Eating a Monica Bellucci By the Sea: The 64th San Sebastián Film Festival
San Sebastián may have a population of less than 190,000 but when it comes to culture and gastronomy the Basque seaside resort punches well above its weight. It combines the two during its annual film festival, even going so far as to team up with local bars to offer movie-themed pintxo snacks and a bottle of beer for less than $3, with names ranging from the elegant Monica Bellucci (roe and smoked herring perched on bread), to the less cerebral Porky’s (braised ham, pepper, onion and cheese) and the frightening Tarantino, which features a mushroom whose name translates as “trumpets of death”.
This year is a particularly proud one for the northern Spanish city as it shares the title of European Capital of Culture with Wroclaw in Poland. In his introduction to the 64th edition, director José Luis Rebordinos pointed out: “The defence of cultural diversity has become more necessary than ever today, when it is essential to prevent differences between languages, societies and nations from becoming instruments to intensify hatred, hostility and intolerance.
“It is vital to stress their potential as means of communication, discussion and understanding for achieving improved coexistence between all of us.”
There was plenty of diversity throughout the programme, with the top prize Golden Shell going to Chinese drama I Am Not Madame Bovary, directed by Feng Xiaogang, while Hang Sang-soo won the directing Silver Shell for Yourself and Yours.
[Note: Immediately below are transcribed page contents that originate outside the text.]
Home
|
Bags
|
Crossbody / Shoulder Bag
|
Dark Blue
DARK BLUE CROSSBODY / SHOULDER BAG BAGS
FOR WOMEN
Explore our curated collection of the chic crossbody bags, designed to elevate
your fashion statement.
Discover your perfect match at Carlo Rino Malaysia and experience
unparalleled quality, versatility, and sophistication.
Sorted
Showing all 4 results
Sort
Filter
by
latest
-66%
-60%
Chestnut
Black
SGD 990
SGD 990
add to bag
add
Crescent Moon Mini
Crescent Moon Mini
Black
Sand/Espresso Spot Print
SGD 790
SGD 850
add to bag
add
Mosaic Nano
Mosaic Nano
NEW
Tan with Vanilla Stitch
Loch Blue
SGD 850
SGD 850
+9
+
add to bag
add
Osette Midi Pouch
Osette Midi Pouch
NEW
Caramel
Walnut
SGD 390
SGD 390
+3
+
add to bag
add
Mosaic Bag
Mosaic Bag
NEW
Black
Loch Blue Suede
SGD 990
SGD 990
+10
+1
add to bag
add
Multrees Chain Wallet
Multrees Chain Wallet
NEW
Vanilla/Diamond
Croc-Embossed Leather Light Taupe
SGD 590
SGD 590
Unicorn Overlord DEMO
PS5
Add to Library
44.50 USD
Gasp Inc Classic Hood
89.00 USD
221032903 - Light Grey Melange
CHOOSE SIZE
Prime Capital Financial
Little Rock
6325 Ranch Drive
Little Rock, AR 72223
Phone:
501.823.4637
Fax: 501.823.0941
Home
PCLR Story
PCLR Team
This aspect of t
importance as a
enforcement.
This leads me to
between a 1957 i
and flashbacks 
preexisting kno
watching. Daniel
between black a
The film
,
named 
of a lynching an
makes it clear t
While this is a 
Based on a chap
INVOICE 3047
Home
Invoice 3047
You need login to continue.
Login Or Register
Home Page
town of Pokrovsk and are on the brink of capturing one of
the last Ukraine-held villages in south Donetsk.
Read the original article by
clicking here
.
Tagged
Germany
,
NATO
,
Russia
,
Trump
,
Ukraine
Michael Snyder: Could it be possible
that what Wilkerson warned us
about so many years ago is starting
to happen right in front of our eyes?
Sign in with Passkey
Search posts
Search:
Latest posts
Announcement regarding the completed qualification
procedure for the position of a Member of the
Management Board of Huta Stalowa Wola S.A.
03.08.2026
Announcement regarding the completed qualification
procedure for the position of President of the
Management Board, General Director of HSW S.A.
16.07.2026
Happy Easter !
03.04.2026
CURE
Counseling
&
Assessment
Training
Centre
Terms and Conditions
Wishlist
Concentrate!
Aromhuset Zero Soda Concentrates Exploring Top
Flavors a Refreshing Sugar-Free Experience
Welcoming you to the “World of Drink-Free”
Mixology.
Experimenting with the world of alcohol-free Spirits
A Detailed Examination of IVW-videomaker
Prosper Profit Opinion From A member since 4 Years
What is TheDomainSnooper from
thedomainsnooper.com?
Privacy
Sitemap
Regrettably, I missed those films in a bid to make sure my watching diversified away from the main competition but Vadim Rizov wrote about the latter in Toronto. I was pleased, however, to see Spanish director Rodrigo Sorogoyen and co-writer Isabel Peña take home the Jury Prize for Best Screenplay for their tense and elaborately plotted May God Save Us, which had its world premiere at the festival.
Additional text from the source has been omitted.